Ormai l’avrete capito: provo fascino per questo paese... “mi sono lasciata irretire”, diceva Paolo Conte . Potrei continuare all’infinito di parlare del cibo che abbiamo assaggiato, delle montagne intorno a Kyoto, dei templi, del silenzio, della loro contemplazione della natura, delle geishe che si vedono per i quartieri antichi, dei ryokan, degli onsen o, come me lo faceva notare Michele ancora oggi, della loro cultura “kawaii”... ma se faccio la somma delle cose che abbiamo visto, assaggiato, visitato, esperimentato, direi che la cosa che mi rimane piu impressa e’ questa decisa e vivida volonta’ di allontanarsi il piu’ possibile dalla mediocrita’. Quindi con tutto il cuore, vi auguro di poterci andare un giorno.

Poco dopo il nostro bellissimo viaggio in Giappone, sono andata in Italia. Il piu’ nord che sono riuscita ad andare e’ stato Narni, in Umbria. Quando dico che sono stata venduta al Sud Italia, il mio amico Michele dice ‘ Si, ma per pochi spiccioli...’ Io mi sento sicula, c’e’ poco da fare. Le altre tappe erano Grottaferrata e ... Napoli.

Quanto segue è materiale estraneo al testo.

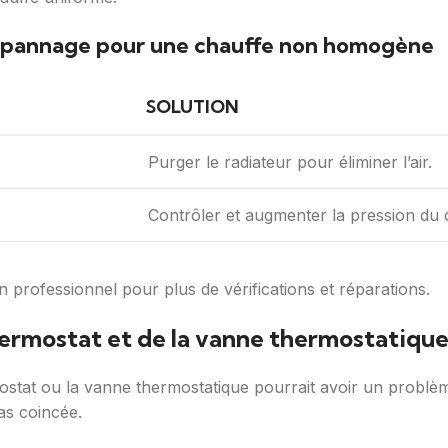
épannage pour une chauffe non homogène
SOLUTION
Purger le radiateur pour éliminer l’air.
Contrôler et augmenter la pression du c
n professionnel pour plus de vérifications et réparations.
hermostat et de la vanne thermostatiqu
mostat ou la vanne thermostatique pourrait avoir un problèm
as coincée.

Ci potrebbero essere piu’ motivi per cui i Giapponesi preferiscono Napoli.
A primo impatto direi che Napoli e’ diversa dal Giappone (vi rassicuro, e’ un eufemismo) nell’organizzazione, nella precisione, nella costante ricerca della perfezione e forse e’ proprio questa dissomiglianza che potrebbe essere un motivo di grande attrazione. I Giapponesi vivono nell’ordine ma in fondo hanno dei desideri di trasgressione e di babilonia. Forse semplicemente perche’ Napoli e’ di una grande bellezza. Chi lo sa?
In siciliano, guardare si dice ‘taliare’. Loro non si accontentano di guardare, loro guardano, si, ma con fervore. Be’, anche a Napoli “taliano”.
Io ho capito da molti anni perche’ il sud Italia opera su di me come una forza di gravita’. Napoli ha, come la Sicilia, un irrefrenabile energia, un irresistibile veemenza che ti trasporta quasi fuori da te stessa; una frenesia travolgente che ti potrebbe fatalmente portare via, ma con volutta’, con sensualita’ e grande poesia. A me il Sud fa sentire viva ed e’ forse quest’ardore che manca in Asia. Ma forse e’ meglio cosi, qui faccio meno danni.

Con furore (come dice Federica) e buona Pasqua a tutti

Cric
Vi saluta Croc
PS: Luise: Grazie mille per la traduzione del titolo e FORZA NAPOLI!!!!